__What you are asked to do__: All entries need to be written out verbatim, with pictures omitted.

----------

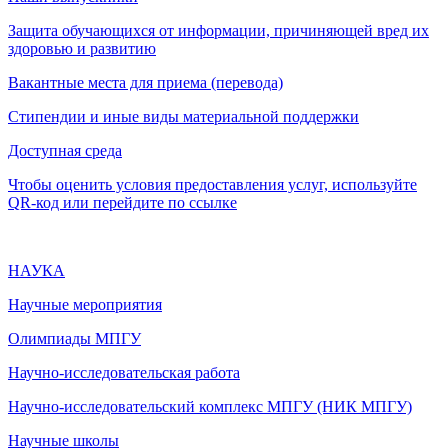
Защита обучающихся от информации, причиняющей вред их
здоровью и развитию
Вакантные места для приема (перевода)
Стипендии и иные виды материальной поддержки
Доступная среда
Чтобы оценить условия предоставления услуг, используйте
QR-код или перейдите по ссылке
НАУКА
Научные мероприятия
Олимпиады МПГУ
Научно-исследовательская работа
Научно-исследовательский комплекс МПГУ (НИК МПГУ)
Научные школы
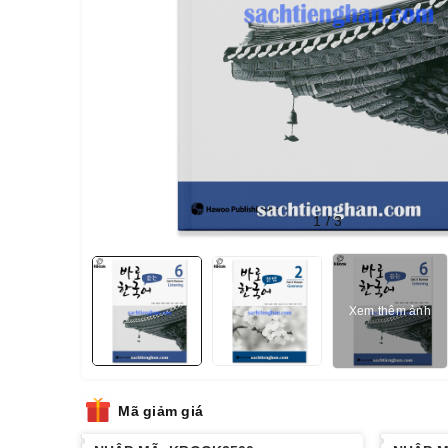
1
/
3
Xem thêm ảnh
Mã giảm giá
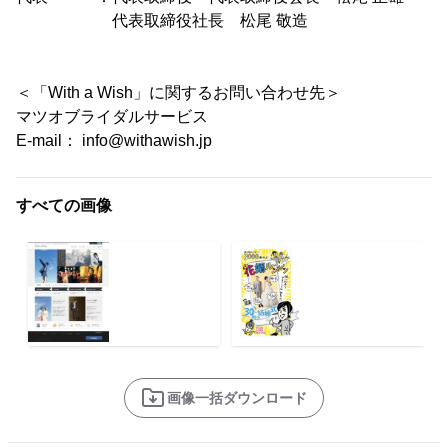
代表取締役社長 松尾 敬造
＜「With a Wish」に関するお問い合わせ先＞
マツオブライダルサービス
E-mail： info@withawish.jp
すべての画像
画像一括ダウンロード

----------

__Response__:
Защита обучающихся от информации, причиняющей вред их
здоровью и развитию
Вакантные места для приема (перевода)
Стипендии и иные виды материальной поддержки
Доступная среда
Чтобы оценить условия предоставления услуг, используйте
QR-код или перейдите по ссылке
НАУКА
Научные мероприятия
Олимпиады МПГУ
Научно-исследовательская работа
Научно-исследовательский комплекс МПГУ (НИК МПГУ)
Научные школы
1
/
3
Xem thêm ảnh
Mã giảm giá
代表取締役社長 松尾 敬造
＜「With a Wish」に関するお問い合わせ先＞
マツオブライダルサービス
E-mail： info@withawish.jp
すべての画像
画像一括ダウンロード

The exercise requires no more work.